In data processing point of view, there are two peculiarities in HANGUL. One is the representation of HANGUL syllable and another is the mixed representation of HANGUL sentences using HANGUL and English alphabets in informal writing.
HANGUL text can best be processed by dealing with the unit of a syllable and each syllable consists of a variable number of HANGUL characters. Since a HANGUL syllable cannot be represented by 1-byte code, several code systems were proposed. They are 3-byte code, 2-byte code, etc.
In representing HANGUL sentences, Chinese characters are most frequently intermixed with HANGUL syllables within sentence. To make the matters worse, English characters are also intermixed with HANGUL syllables within an informal sentence.
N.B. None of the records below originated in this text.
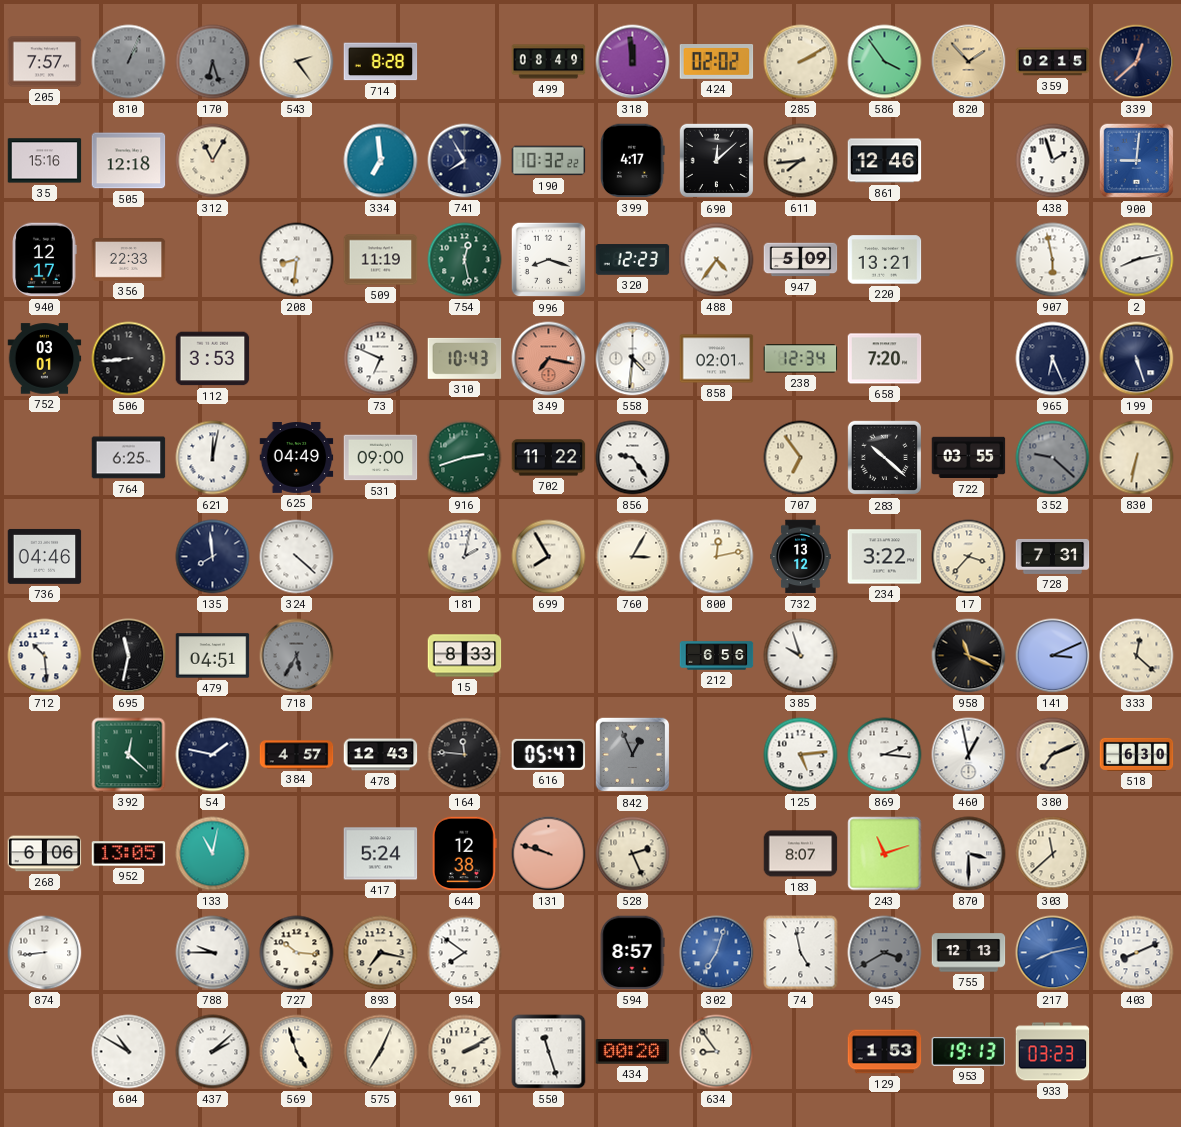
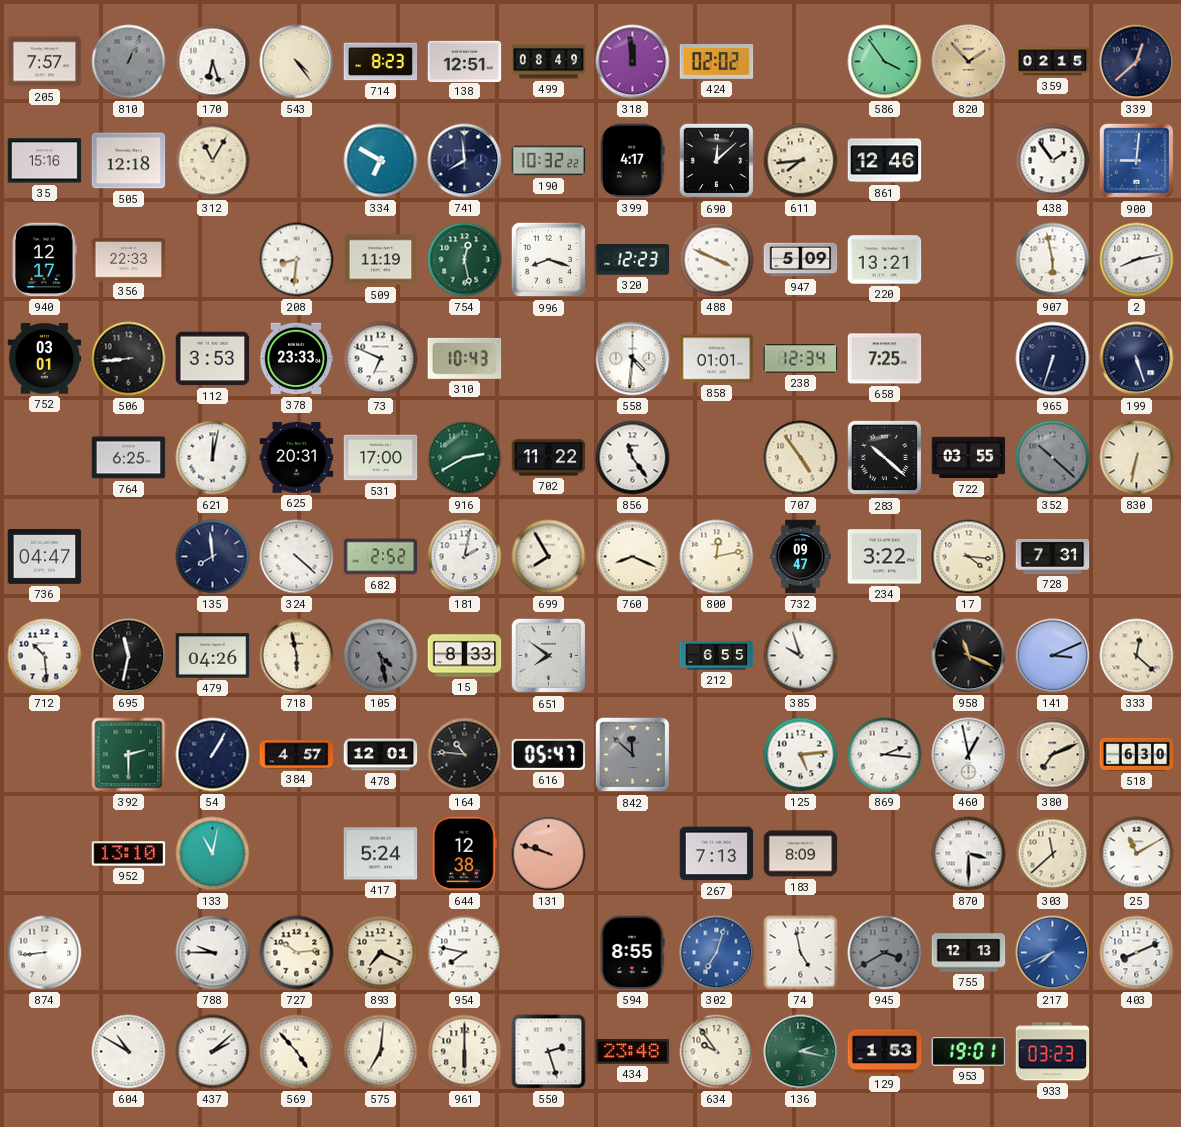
170 dial: grey -> white
543: 2:24 -> 4:24
714: 8:28 -> 8:23
138: none -> 12:51
285: 2:10 -> none
334: 6:59 -> 6:50
741: 7:55 -> 7:59
438: 1:57 -> 1:54
488: 4:36 -> 3:49
378: none -> 23:33
349: 7:17 -> none
858: 02:01 -> 01:01
658: 7:20 -> 7:25
965: 6:26 -> 6:33
625: 04:49 -> 20:31
531: 09:00 -> 17:00
916: 2:42 -> 2:40
856: 9:24 -> 11:24
707: 6:54 -> 4:54
352: 9:22 -> 10:22
736: 04:46 -> 04:47
682: none -> 2:52
760: 3:05 -> 8:19
732: 13:12 -> 09:47
17: 3:37 -> 4:16
479: 04:51 -> 04:26
718: 5:35 -> 5:58
718 dial: grey -> cream
105: none -> 4:28
651: none -> 7:51
212: 6:56 -> 6:55
392: 12:22 -> 2:30
54: 1:47 -> 1:05
478: 12:43 -> 12:01
164: 11:46 -> 10:46
842: 12:56 -> 11:52
268: 6:06 -> none
952: 13:05 -> 13:10
528: 2:26 -> none
267: none -> 7:13
183: 8:07 -> 8:09
243: 11:12 -> none
25: none -> 11:10
727: 10:16 -> 10:14
893: 7:17 -> 7:19
954: 7:51 -> 7:47
594: 8:57 -> 8:55
217: 8:13 -> 7:41
569: 4:57 -> 4:53
575: 7:04 -> 7:01
961: 2:10 -> 6:00
550: 11:27 -> 2:27
434: 00:20 -> 23:48
634: 8:54 -> 9:54
136: none -> 2:17
953: 19:13 -> 19:01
In this thesis, a string search algorithm is proposed for searching a pattern of string in the string of mixed codes. The proposed algorithm is based on the algorithm proposed by Boyer and Moore. A new 2-byte HANGUL code is also proposed in this thesis which improves the problems with the existing 2-byte codes system of string searching.
It is proved that the algorithm proposed in this thesis is very efficient. However, the current version of the algorithm has the shortcoming of the large memory space reguirement for the pattern string.